The final two years of that deal has terms that are more
team friendly, meaning you can trade him. If he wants more security you can add
on team options, but this is the extent I’d be willing to go.
Because I wholeheartedly believe that the Mets will suck for
the foreseeable future. They’re majority owned by the Wilpons, who are absolute
assholes. Here’s an example of said assholery.
When asked if the Mets will be in play for Bryce Harper, one
of the Wilpons – I don’t care which one because they’re both fucktards- said “How
many teams carry two $30 million players?”

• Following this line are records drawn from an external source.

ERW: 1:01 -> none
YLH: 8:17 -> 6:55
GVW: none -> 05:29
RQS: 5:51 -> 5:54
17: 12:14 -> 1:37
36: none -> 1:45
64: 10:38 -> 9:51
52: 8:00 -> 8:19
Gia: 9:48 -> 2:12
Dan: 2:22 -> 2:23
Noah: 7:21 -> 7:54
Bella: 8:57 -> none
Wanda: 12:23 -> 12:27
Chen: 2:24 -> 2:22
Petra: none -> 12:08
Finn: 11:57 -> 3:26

A divisional rival, the Washington Nationals
Your own team carries ZERO $30 million players
At a $20 million standard, your same city rivals
have 50% more guys at that price point
Your same league rivals the Chicago Cubs have
100% more $20 million players than the Mets
How many excuses do you have for being not good
So we have deGrom looking at a team hoping their minor
leagues becaue the owners have already declared that despite reaping insurance
policy returns on David Wright and Yoennis Cespedes, they will not reinvest in
the team. Also, this is an organization who hasn’t produced any worthwhile infielders
players since David Wright and Jose Reyes and hasn’t produced a worthwhile
outfielder since Darryl Strawberry. They will not fortify their lineup. The Mets
owners came out and said “we can sign two major young free agents and still
have a payroll lower than the Red Sox and Cubs but we chose not to, so FUCK
We also have deGrom looking at a rotation that will be
vastly different shortly. Expect a Syndergaard trade. It almost happened this
winter. It will happen as he approaches a payday. Or maybe deGrom gets traded
and the Mets keep Thor. Either way, these guys will not be long term teammates.

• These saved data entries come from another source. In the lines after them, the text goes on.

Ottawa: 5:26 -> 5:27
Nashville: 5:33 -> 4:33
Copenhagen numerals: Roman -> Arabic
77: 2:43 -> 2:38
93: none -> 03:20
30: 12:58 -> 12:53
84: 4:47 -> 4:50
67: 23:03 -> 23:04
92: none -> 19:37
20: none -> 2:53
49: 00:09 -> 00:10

Wheeler? Traded by the Mets already for a former Met, to
have the deal rescinded because the talent they acquired wasn’t healthy. Matz?
Will never be healthy as a Met, despite having a sandwich named after him at
the Seaport Deli in Port Jefferson. Harvey? Bust. The Mets could have acquired
Gio Gonzalez this winter but instead felt that Jason Vargas was the better
option. He isn’t.
So deGrom is largely an island out at sea, a winner
surrounded by losers. Which brings us the the dilemma: what to do with Jason
Do the Mets pay him? For what? They’re not going to win with
him, because they don’t presently win with him.

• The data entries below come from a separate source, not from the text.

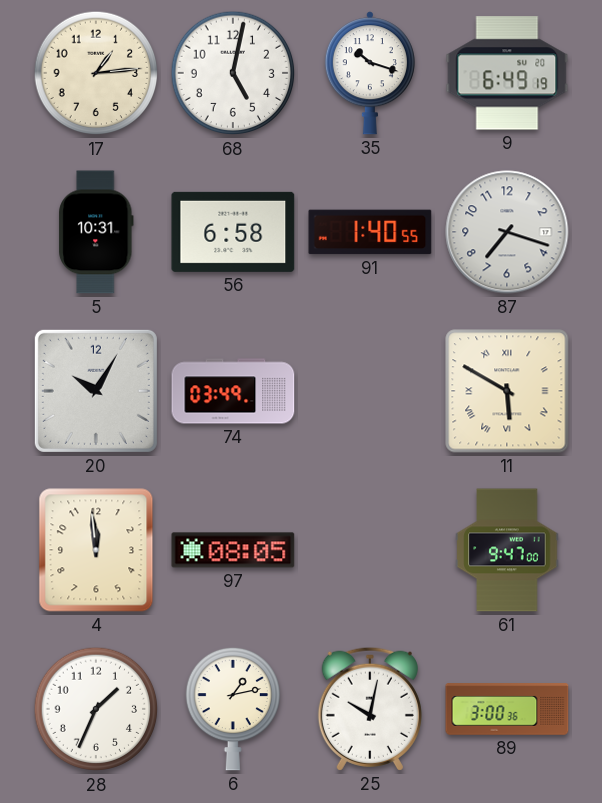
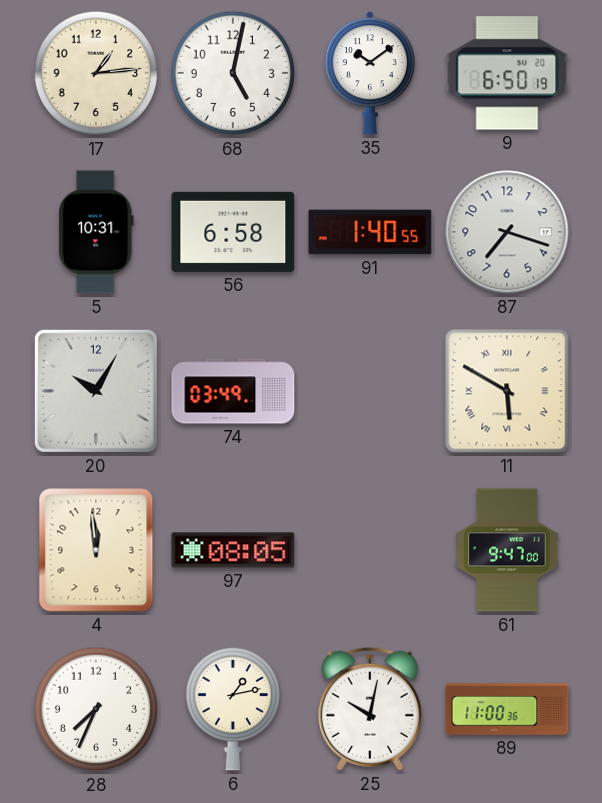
35: 10:18 -> 10:09
9: 6:49 -> 6:50
28: 1:34 -> 7:34
89: 3:00 -> 11:00
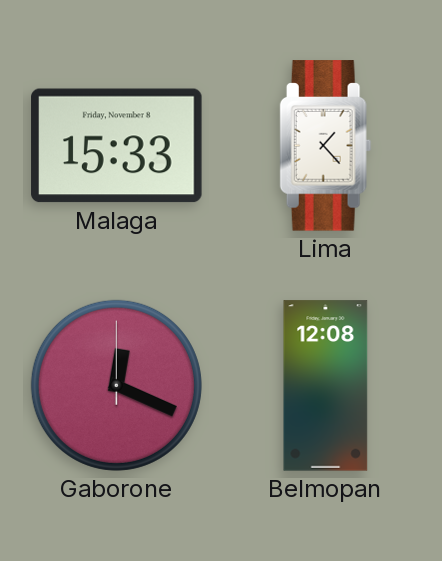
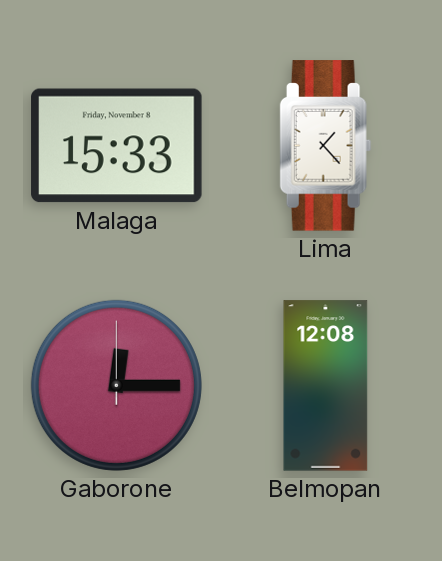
Gaborone: 12:19 -> 12:15
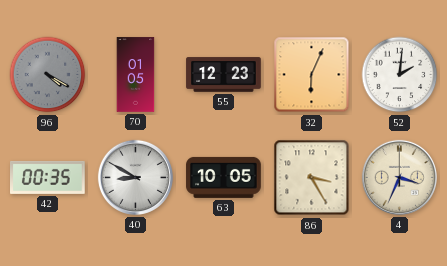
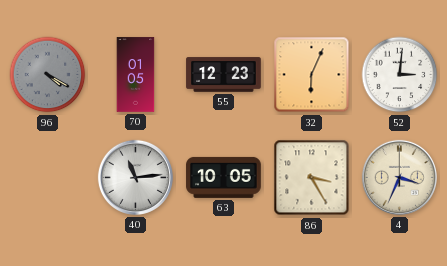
52: 2:01 -> 3:01
42: 00:35 -> none
40: 8:50 -> 11:14
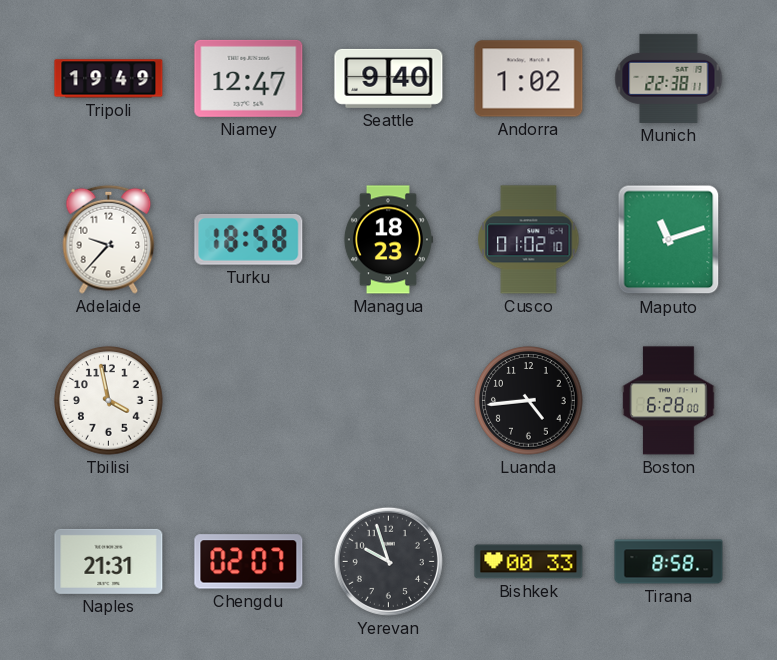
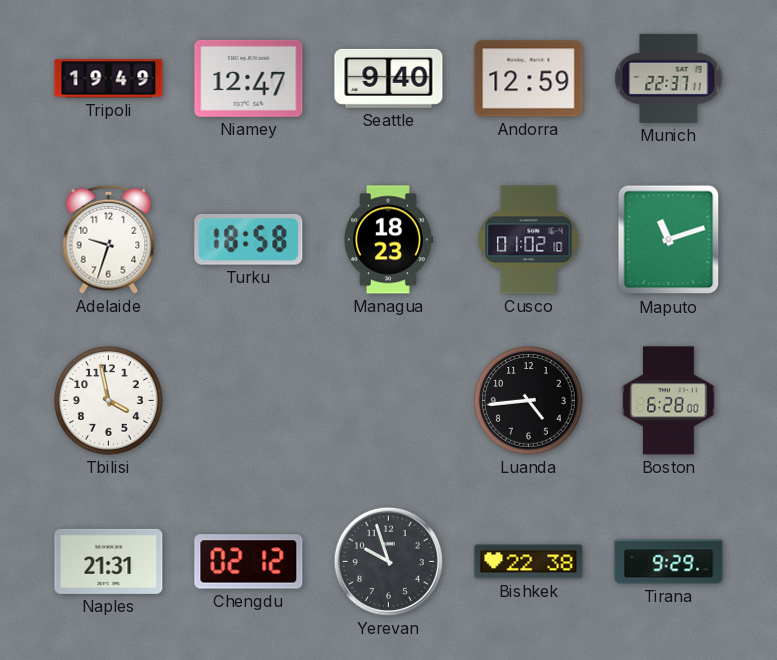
Andorra: 1:02 -> 12:59
Munich: 22:38 -> 22:37
Adelaide: 9:37 -> 9:33
Chengdu: 02:07 -> 02:12
Bishkek: 00:33 -> 22:38
Tirana: 8:58 -> 9:29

Do the Mets trade him? For what? When you trade a star, you
almost never get equal value. You usually get a handful of prospects.
Do the Mets ride his stardom out for three more seasons? I
don’t think deGrom will do that.
What makes this interesting that deGrom’s former agent is
the Mets GM. I can assure you in advance that such an idea will go down about as
well as making a backup goalie your GM. But as deGrom’s agent, Brodie Van
Douchery probably had ideas about what his client should earn. Think at least
$30 million. As an employee of the Wilpons, he knows all he can offer is $34
and some subway tokens, maybe a few hot dogs from the walkabout vendors.
If Brodie is a friend to deGrom- and agents should be, because
agents do intake interviews to get to know their clients, the clients families,
the clients needs, et cetera- he will trade deGrom to a winner.
If the Yankees sign Manny Machado, deGrom the the Yankees
for Gleyber Torres plus seems a logical move. Do a Met thing and add Todd
Frazier to the deal to unload salary in the process.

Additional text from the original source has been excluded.